PepsiCo’s Health Kick Pays Off
PepsiCo Inc.’s push into healthier fare is invigorating sales.
Products such as Sabra hummus and guacamole, Naked cold-press juices and Lipton Pure Leaf tea bolstered results last quarter, Chief Financial Officer Hugh Johnston said. That helped the company beat profit estimates last quarter and raise its forecast for the year.
The health kick is part of a makeover for a company that made its fortune from sugary sodas and salty chips. PepsiCo says shoppers are looking for new options -- and don’t mind shelling out more to get them.
“When you launch new and innovative products -- more of which are healthier than anything else -- consumers are willing to pay a premium,” Johnston said in an interview. “That’s what’s enabling us to drive the growth.”
Excluding some items, earnings were $1.40 a share in the third quarter, which ended Sept. 3, the company said Thursday.
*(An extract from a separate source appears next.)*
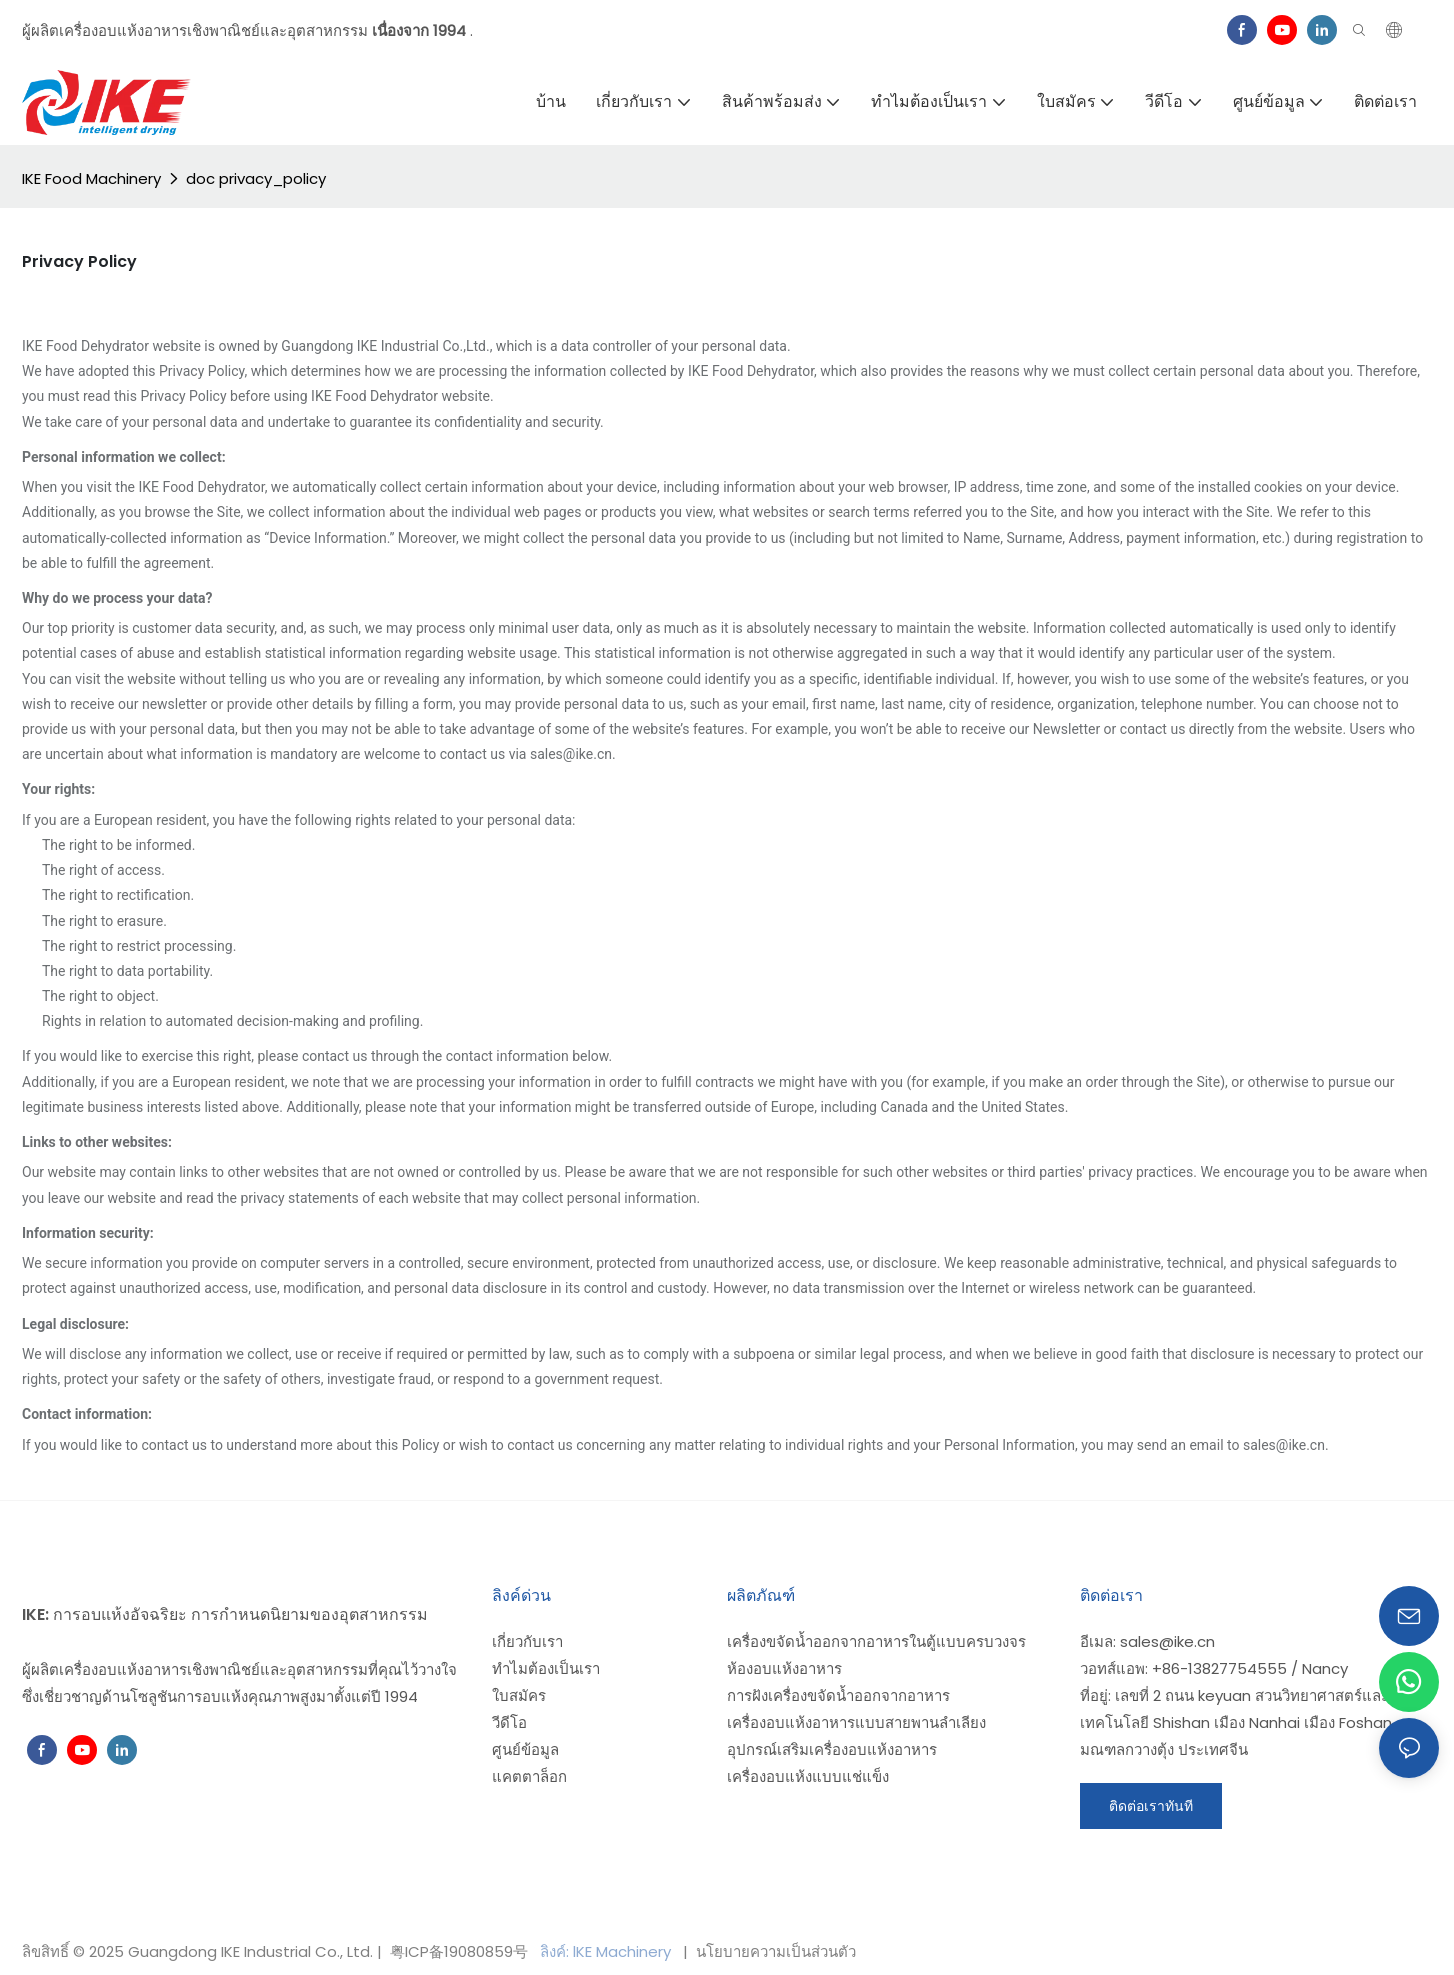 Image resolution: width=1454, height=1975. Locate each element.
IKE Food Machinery (91, 178)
Analysts had estimated $1.32, on average. PepsiCo now expects profit of $4.78 a share this year, compared with a previous forecast for $4.71.
The shares rose as much as 2.2 percent to $109.71 in New York Thursday. Purchase, New York-based PepsiCo had been up 7.5 percent this year through Wednesday’s close.
While revenue fell 1.9 percent last quarter, the company’s sales of $16 billion still topped the $15.8 billion estimated by analysts. And excluding currency effects, revenue would have grown 4.2 percent.
The Frito-Lay division led the way, with revenue climbing 3.4 percent to $3.68 billion. Sales in the North America Beverages unit, PepsiCo’s largest business, rose 2.9 percent to $5.52 billion, helped by Mountain Dew’s Kickstart energy drink. Revenue fell in all of PepsiCo’s other units, except for the Asia, Middle East and North Africa division, where it gained less than 1 percent.
Frito-Lay and North America Beverages also turned in the strongest profit performances of the company’s divisions. Both units were helped by lower raw-material costs and increases in productivity spurred by Chief Executive Officer Indra Nooyi’s cost-cutting push. Operating profit in the snacks division rose 5.8 percent to $1.15 billion, while earnings in the drinks business increased 5.1 percent to $904 million.
Johnston said the company plans to invest the savings from its improved productivity, as well as the benefit it’s reaping from having an extra week in the current fiscal year, into measures to maintain sales increases.
“We want invest to continue the growth into next year and beyond,” he said. “So it’s all going to be around growth-driving types of initiatives, whether it’s marketing or research and development of products.”